Street prostitution is a form of prostitution in which a prostitute solicits customers from a public place, most commonly a street, while waiting at street corners or walking alongside a street, but also other public places such as parks, benches, etc. The street prostitute is often dressed in a provocative manner. The sex act may be performed in the customer's car, in a nearby secluded street location, or at the prostitute's residence or in a rented motel room.

==Legality==
Street prostitution is often illegal, even in jurisdictions that allow other forms of prostitution.

It is estimated that only 10–20 percent of sex workers are working on the streets; however, it is also estimated that 90 percent of the arrests of prostitutes are of street workers (according to a study from 1995).

In some jurisdictions where prostitution itself is legal, such as in the United Kingdom, street prostitution has been made illegal.

Some jurisdictions also outlaw kerb crawling, slowly driving around with the intent to procure the services of a prostitute.

In Australia, in New South Wales it is legal to solicit on the streets, except in some areas (such as near schools).

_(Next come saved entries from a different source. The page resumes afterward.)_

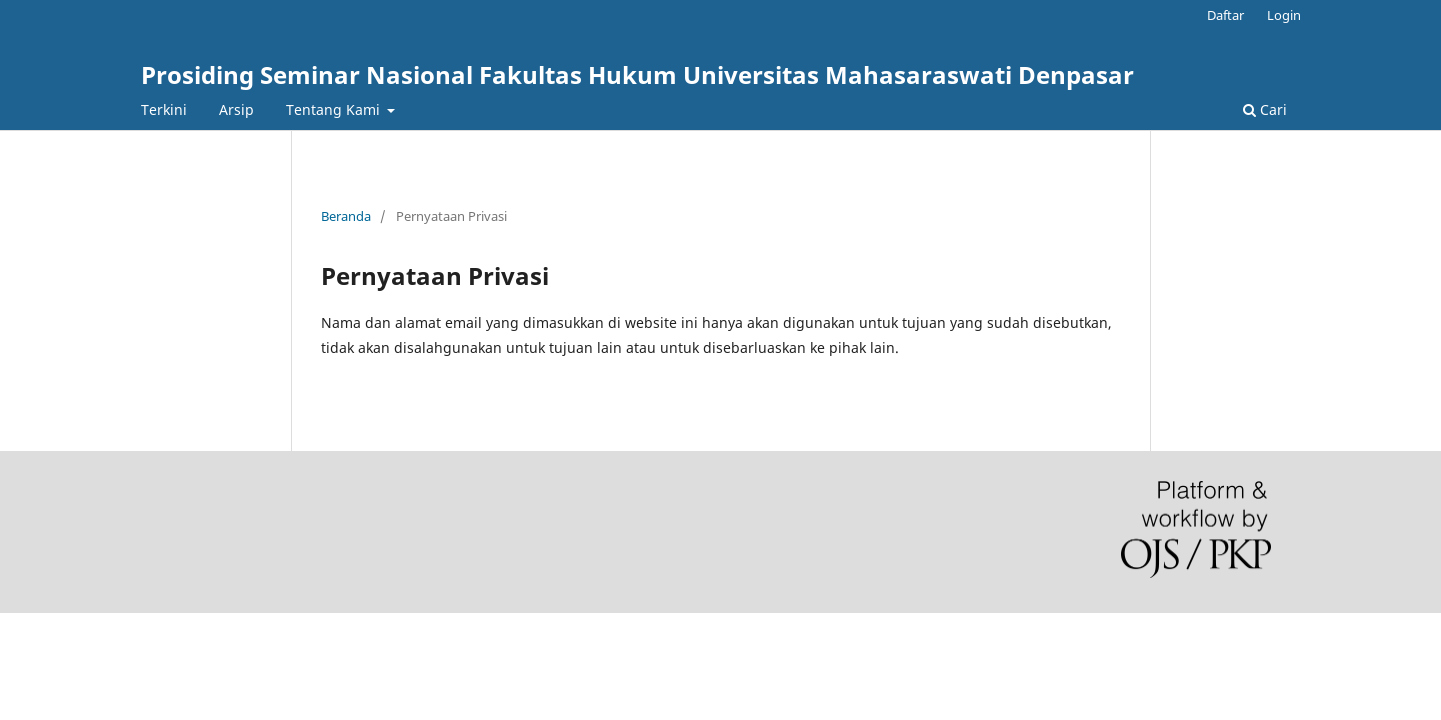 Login (1284, 15)
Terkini (164, 109)
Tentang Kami (335, 109)
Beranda (346, 216)
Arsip (236, 109)
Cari (1265, 109)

The other Australian states and territories prohibit street solicitation, although some of these jurisdictions allow licensed brothels.

Street prostitution is legal in New Zealand. In Germany it is allowed too, but cities can restrict it to certain areas or hours (regulations vary widely from place to place).

In the United States, street prostitution is illegal in all 50 states; 49 of the states outlaw all forms of prostitution. Nevada allows licensed brothels, but only in some rural areas, not in the major metropolitan areas (only eight counties have active brothels and prostitution outside these brothels is illegal throughout the state).

In two towns in the Netherlands, a special zone (tippelzone) is designated for legal street prostitution. The zone is often in a business park to avoid inconvenience for residents and can include a sex drive-in (afwerkplek). In most of the zones, the prostitutes need a licence.

==Risks and research==
Street prostitutes are extremely vulnerable to physical and sexual assaults, as well as to muggings by clients and pimps.

The World Health Organization reported that a study in Bangladesh found that between 50% and 60% of street-based prostitutes had been raped by men in uniform, and between 40% and 50% had been raped by local clients.

Melissa Farley's study of 854 prostitutes in nine countries—Canada, Colombia, Germany, Mexico, South Africa, Thailand, Turkey, the United States, and Zambia—found that 95% of prostitutes had been physically assaulted, and 75% had been raped. 89% of the women interviewed stated that they wanted to leave prostitution. However, the methodology and neutrality of Farley's studies has been criticised by other academics such as Ronald Weitzer. Weitzer has also said that Farley's findings are heavily influenced by radical feminist ideology.

In a 2008 study of Chicago, USA street prostitutes, economists Steven D. Levitt and Sudhir Alladi Venkatesh found that women working without pimps work for an average hourly rate of about $25, and those working with pimps make 50% more. This is roughly four times the wage of other jobs available to them. Prostitutes are arrested once for every 450 encounters and every 10th arrest results in jail time.

In 2004, a study in the UK showed that up to 95% of women in street prostitution were problematic drug users, including around 78% heroin users and rising numbers of crack cocaine addicts.

==Impact of COVID-19==
During the COVID-19 pandemic, contact professions (which includes prostitution, amongst others) had been banned (temporarily) in some countries. This has resulted in a local reduction of prostitution.

== Modern terminology ==
In recent years there has been a movement to redefine the way that prostitution is talked about. Instead of "prostitution", "sex work", and "sex workers", are the more preferred terminology. This movement began in the late 1970s and is still an effort. Sex work is not specifically associated with prostitution, but rather any type of work that is sexual in nature.